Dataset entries
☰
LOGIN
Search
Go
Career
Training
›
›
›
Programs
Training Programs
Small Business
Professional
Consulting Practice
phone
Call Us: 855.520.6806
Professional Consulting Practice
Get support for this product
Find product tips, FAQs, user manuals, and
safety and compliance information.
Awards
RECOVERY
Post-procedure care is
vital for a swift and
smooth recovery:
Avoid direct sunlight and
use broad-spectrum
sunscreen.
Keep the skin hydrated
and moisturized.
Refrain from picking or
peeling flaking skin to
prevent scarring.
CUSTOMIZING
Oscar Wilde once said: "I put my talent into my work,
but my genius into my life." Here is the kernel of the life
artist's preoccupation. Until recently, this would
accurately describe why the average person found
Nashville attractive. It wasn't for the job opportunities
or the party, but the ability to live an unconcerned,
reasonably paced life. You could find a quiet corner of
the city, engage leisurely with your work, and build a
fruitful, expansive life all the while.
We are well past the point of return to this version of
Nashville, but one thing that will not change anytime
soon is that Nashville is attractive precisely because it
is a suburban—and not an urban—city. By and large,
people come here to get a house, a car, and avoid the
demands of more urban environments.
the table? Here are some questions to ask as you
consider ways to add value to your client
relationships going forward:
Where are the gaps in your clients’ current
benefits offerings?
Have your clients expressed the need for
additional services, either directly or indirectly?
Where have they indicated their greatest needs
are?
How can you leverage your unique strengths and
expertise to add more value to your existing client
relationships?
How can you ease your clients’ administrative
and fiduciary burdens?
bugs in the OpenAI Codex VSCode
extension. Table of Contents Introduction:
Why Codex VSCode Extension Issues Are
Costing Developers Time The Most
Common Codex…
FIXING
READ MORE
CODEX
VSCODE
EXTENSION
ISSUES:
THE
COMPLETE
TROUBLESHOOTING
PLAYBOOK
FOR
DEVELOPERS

Exercise aim:
The lines you need are those containing "relationships"; find them in the records and copy them.

Answer section:
relationships going forward:
relationships?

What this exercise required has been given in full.